Karena ada banyak ‘bak’ yang berasal dari dialek Hokkian untuk banyak jenis makanan, dan secara umum orang Tionghua banyak makan daging babai, maka lantas timbul persepsi di masyarakat – tidak saja yang non Tionghua, tapi juga cukup banyak orang Tionghua, yang secara salah kaprah menganggap anything with ‘bak’ is surely connected with that particular babai or pork, bak = pork.
Contohnya: bakso, bakpau, bakphia, bakmi, dan ‘bak’ yang lain-lain, kecuali bakwan yang benernya sebutan salah kaprah lagi untuk perkedel jagung atau hephia – gimbal (Semarang) atau bakwan udang, yang digoreng.
Kalau merujuk ke deskripsi Bung John Doe untuk nama kue yang terakhir ini:
“Fat Pan, kalau dalam dialek Fujian disebut Huat Kue. (alias kue kembang), yang ini biasanya cukup familiar soalnya sering dipake buat sembahyang. Warnanya merah muda dan mirip cup cake, cuma atasnya belah. Kalau tidak belah namanya produk gagal.”
Saya cuma bisa menebak-nebak, bisa salah bisa juga gak bener, mungkin itu yang kita kenal dengan nama kue mangkuk. Warnanya merah muda, seperti bunga – mekar, kalau gak mekar itu produk gagal aka bantet, biasa untuk sembahan pada waktu sembahyang. Mirip cup cake – hanya citakannya saja yang berbeda tuh ya.
Kalau saja disebutkan ukurannya (gak perlu diukur pakai penggaris, tentunya), bahan dan aromanya, rasanya, ‘bajunya’ aka kemasannya – wadahnya, maka kita bisa mengetahui dengan pasti. Sebab ciri khas kue mangkuk ya karena memang dibuatnya pakai wadah berbentuk ‘mangkuk’ (cup) kecil yang sebenernya itu adalah cawan – cangkir kecil untuk minum teh atau arak. Dan, bahannya tepung beras yang kalau gak salah diberi (air) tape, jadi hasil akhirnya berrasa manis agak-agak masam rasanya, dimasak dengan cara dikukus.
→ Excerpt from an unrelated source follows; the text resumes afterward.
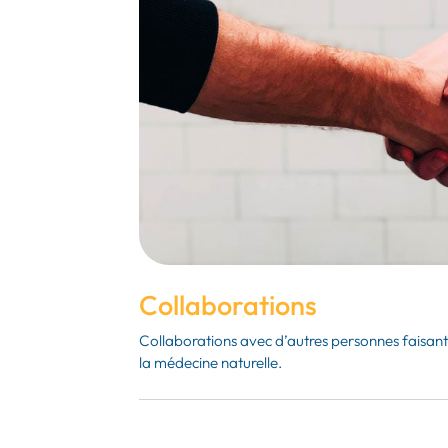
Collaborations
Collaborations avec d’autres personnes faisant
la médecine naturelle.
Tapi, kue berwarna pink (merah muda) begitu, mekar juga, ada yang dikemas dalam wadah takir mini dari daun pisang, yang kedua ujungnya disisipi biting (tusuk lidi), berbahan tepung beras juga, dikukus juga, manis juga, tapi tidak diberi air tape, dan mekar juga seperti bunga, dengan teksturnya lebih padat mirip muffin. Ada juga versi lain yang dibuat dengan campuran gula merah (gula Jawa) berwarna soklat. Namanya apa, saya sudah lupa lagi, tapi mungkin ada yang bisa nebak setelah baca deskripsi dari saya tuh, jeh!
Deskripsi tersebut sekilas mirip dengan deskripsi Bung John Doe yang berikut:
“Kalau Mak Pan saya tidak tahu apa nama padanannya dalam dialek lain. Dan dari perbincangan kami tadi tidak juga mendapat konklusi kue apa itu, hanya kalau dari gambaran ya sesama Hakka pasti ngerti. Bentuknya kayak bolu tapi lebih keras dan padat, mungkin gambarannya lebih tepatnya kayak Muffin gitu.”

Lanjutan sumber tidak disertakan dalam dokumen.